* _WORK TASK_
Say how many lines in the entries contain "have", giving only the number.

* _AVAILABLE DATA_
Start of Block

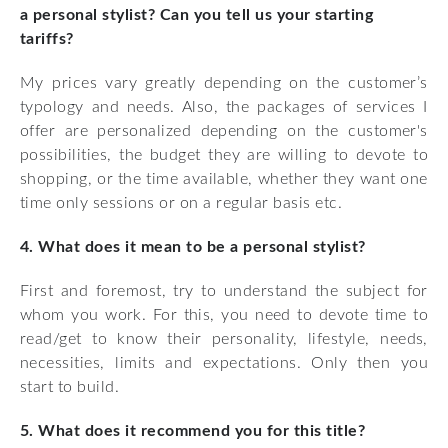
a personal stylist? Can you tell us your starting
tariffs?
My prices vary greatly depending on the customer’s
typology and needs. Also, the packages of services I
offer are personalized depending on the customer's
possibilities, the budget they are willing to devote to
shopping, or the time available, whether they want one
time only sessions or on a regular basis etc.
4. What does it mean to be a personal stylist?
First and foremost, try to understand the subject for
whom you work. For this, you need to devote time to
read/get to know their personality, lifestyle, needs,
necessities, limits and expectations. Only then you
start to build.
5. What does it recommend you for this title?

End of Block
Start of Block

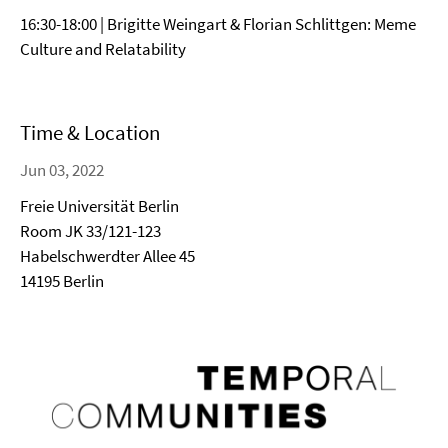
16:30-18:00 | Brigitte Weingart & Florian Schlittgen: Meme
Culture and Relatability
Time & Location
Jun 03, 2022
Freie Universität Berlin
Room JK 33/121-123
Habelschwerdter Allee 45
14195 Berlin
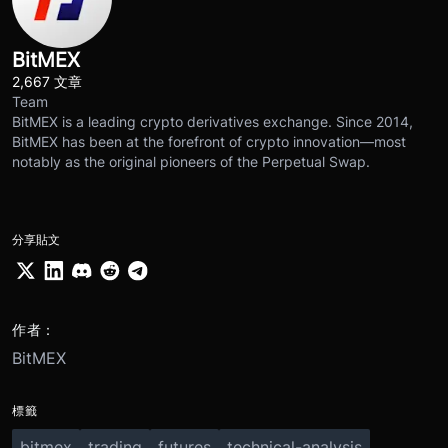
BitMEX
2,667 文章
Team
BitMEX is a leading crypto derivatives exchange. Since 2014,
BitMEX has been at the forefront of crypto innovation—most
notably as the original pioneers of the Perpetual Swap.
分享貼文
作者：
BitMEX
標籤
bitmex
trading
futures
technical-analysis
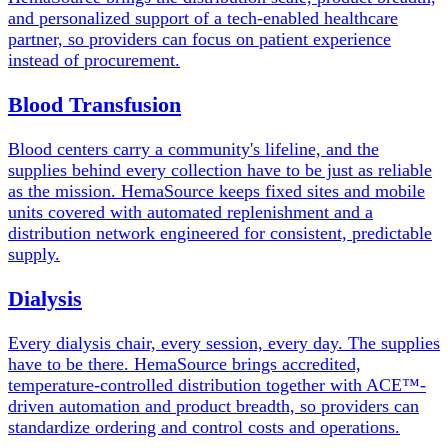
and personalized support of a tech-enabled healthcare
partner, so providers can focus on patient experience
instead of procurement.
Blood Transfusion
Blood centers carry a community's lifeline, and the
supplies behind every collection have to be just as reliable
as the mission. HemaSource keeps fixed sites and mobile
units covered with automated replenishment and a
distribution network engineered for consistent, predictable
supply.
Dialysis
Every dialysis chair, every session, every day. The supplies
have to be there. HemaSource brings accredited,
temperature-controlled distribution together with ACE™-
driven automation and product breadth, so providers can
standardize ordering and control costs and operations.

End of Block
Start of Block

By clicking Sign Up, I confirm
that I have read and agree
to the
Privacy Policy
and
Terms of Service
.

End of Block

* _SOLVED PROBLEM_
3